Precisamente, la primera víctima del exterminio cayó a las 11 de la mañana del miércoles 16 de febrero de 2000 en las aguas diáfanas del arroyo Las Vacas, a cuatro kilómetros del casco urbano. Se llamaba Edith Cárdenas Ponce, de 44 años. A esa hora se encontró de frente con varios hombres vestidos de camuflado, rapados y brazalete de las Autodefensas Campesinas de Córdoba y Urabá (Accu). Su muerte fue rápida: un tiro en la frente. El eco del disparo produjo el revoloteo de los pájaros y de paso alertó a los 4.500 habitantes del pueblo, a quienes la tragedia no los tomó del todo por sorpresa. Varias semanas atrás, un helicóptero había dejado caer una lluvia de volantes con las siglas de las autodefensas, exigiendo que abandonaran el lugar porque los consideraban auxiliadores de las Farc.

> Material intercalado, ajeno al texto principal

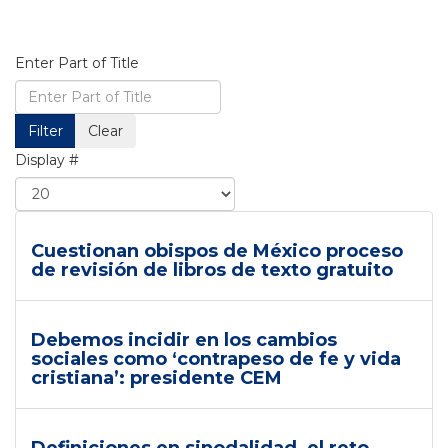
Enter Part of Title
Filter
Clear
Display #
Cuestionan obispos de México proceso
de revisión de libros de texto gratuito
Debemos incidir en los cambios
sociales como ‘contrapeso de fe y vida
cristiana’: presidente CEM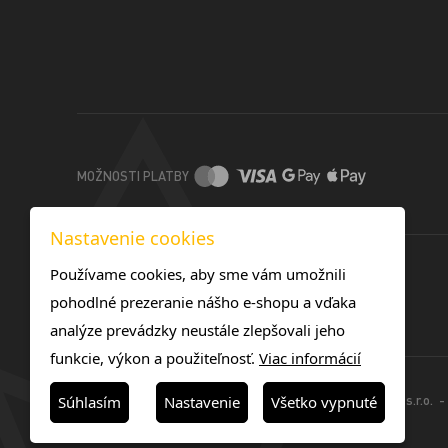
MOŽNOSTI PLATBY
Nastavenie cookies
Používame cookies, aby sme vám umožnili
pohodlné prezeranie nášho e-shopu a vďaka
analýze prevádzky neustále zlepšovali jeho
funkcie, výkon a použiteľnosť.
Viac informácií
© 2025 -TOREX TONERS SK s.r.o. - 
Súhlasím
Nastavenie
Všetko vypnuté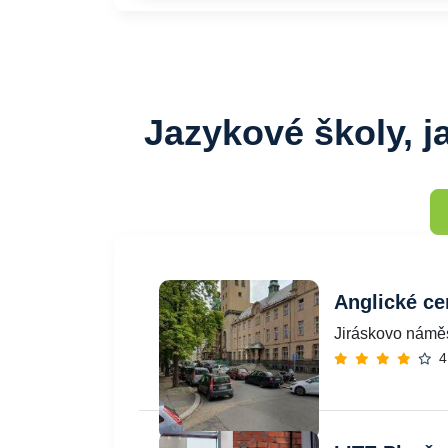
Jazykové školy, j
Anglické c
Jiráskovo náměs
4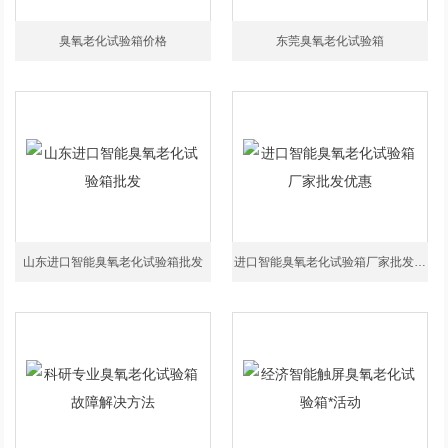
臭氧老化试验箱价格
东莞臭氧老化试验箱
山东进口智能臭氧老化试验箱批发
进口智能臭氧老化试验箱厂家批发优惠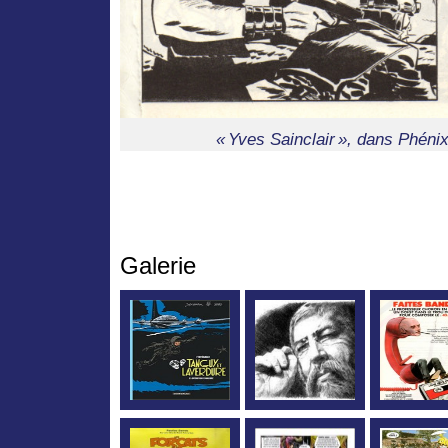
« Yves Sainclair », dans Phénix
Galerie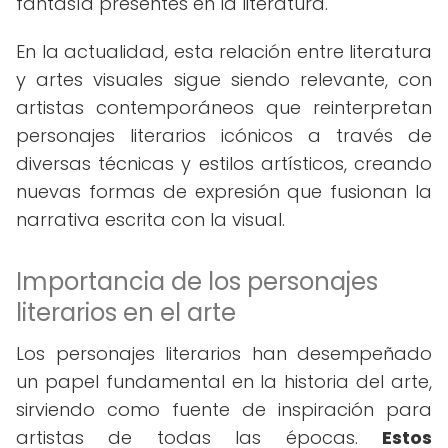
fantasía presentes en la literatura.
En la actualidad, esta relación entre literatura
y artes visuales sigue siendo relevante, con
artistas contemporáneos que reinterpretan
personajes literarios icónicos a través de
diversas técnicas y estilos artísticos, creando
nuevas formas de expresión que fusionan la
narrativa escrita con la visual.
Importancia de los personajes
literarios en el arte
Los personajes literarios han desempeñado
un papel fundamental en la historia del arte,
sirviendo como fuente de inspiración para
artistas de todas las épocas.
Estos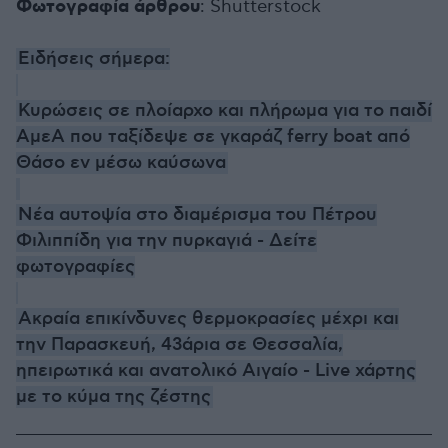
Φωτογραφία άρθρου
: Shutterstock
Ειδήσεις σήμερα:
Κυρώσεις σε πλοίαρχο και πλήρωμα για το παιδί
ΑμεΑ που ταξίδεψε σε γκαράζ ferry boat από
Θάσο εν μέσω καύσωνα
Νέα αυτοψία στο διαμέρισμα του Πέτρου
Φιλιππίδη για την πυρκαγιά - Δείτε
φωτογραφίες
Ακραία επικίνδυνες θερμοκρασίες μέχρι και
την Παρασκευή, 43άρια σε Θεσσαλία,
ηπειρωτικά και ανατολικό Αιγαίο - Live χάρτης
με το κύμα της ζέστης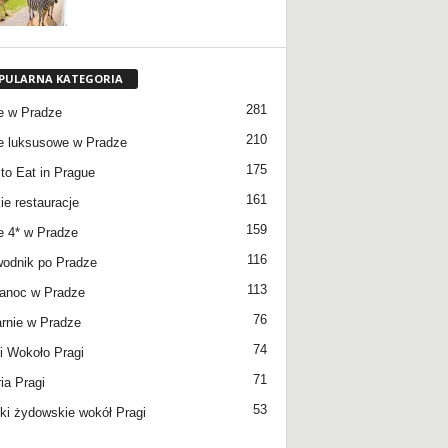
PULARNA KATEGORIA
281
e w Pradze
210
e luksusowe w Pradze
175
to Eat in Prague
161
ie restauracje
159
e 4* w Pradze
116
odnik po Pradze
113
anoc w Pradze
76
rnie w Pradze
74
 Wokoło Pragi
71
ia Pragi
53
ki żydowskie wokół Pragi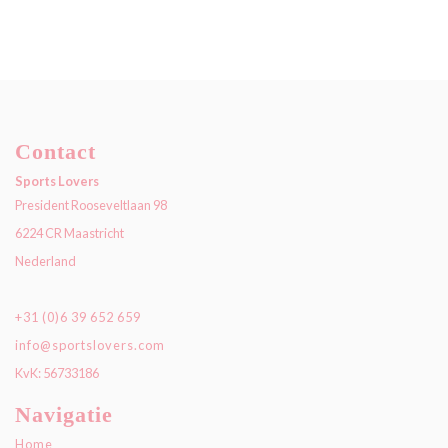
Contact
Sports Lovers
President Rooseveltlaan 98
6224 CR Maastricht
Nederland
+31 (0)6 39 652 659
info@sportslovers.com
KvK: 56733186
Navigatie
Home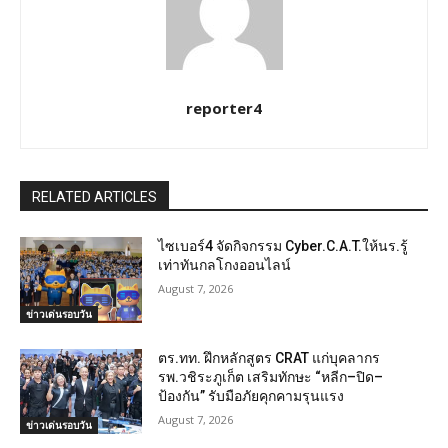
reporter4
RELATED ARTICLES
ไซเบอร์4 จัดกิจกรรม Cyber.C.A.T.ให้นร.รู้
เท่าทันกลโกงออนไลน์
August 7, 2026
ข่าวเด่นรอบวัน
ตร.ทท. ฝึกหลักสูตร CRAT แก่บุคลากร
รพ.วชิระภูเก็ต เสริมทักษะ “หลีก–ปิด–
ป้องกัน” รับมือภัยคุกคามรุนแรง
August 7, 2026
ข่าวเด่นรอบวัน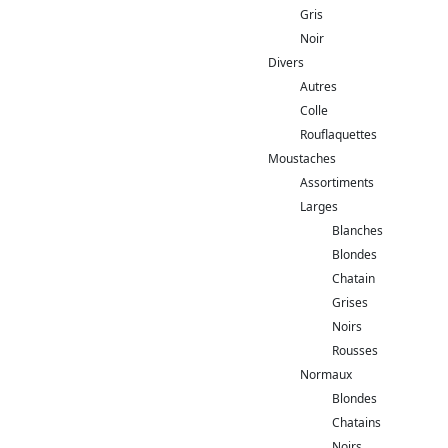
Gris
Noir
Divers
Autres
Colle
Rouflaquettes
Moustaches
Assortiments
Larges
Blanches
Blondes
Chatain
Grises
Noirs
Rousses
Normaux
Blondes
Chatains
Noirs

Los sobrevivientes han ido regresando tímidamente. “Dudé en volver pero me estaba muriendo de nostalgia”, dice Efraín Varela Ortiz, de 79 años, quien retornó hace un año. El abuelo es de respuestas rápidas, aunque dudó cuando los enviados especiales de SEMANA le preguntaron qué pensaba del proyecto de ley de libertad condicional para los grupos armados ilegales autores de matanzas como la que se llevó a siete de sus seres queridos, entre ellas dos de sus hijas. En total y dependiendo de la fuente oficial que se consulte, hubo entre 40 y 66 muertos.”Yo creo en Dios y Dios nos habla del perdón, pero en este caso esdifícil porque esos señores no pueden estar libres, dice. Esos señores no están en sus cabales”, explica.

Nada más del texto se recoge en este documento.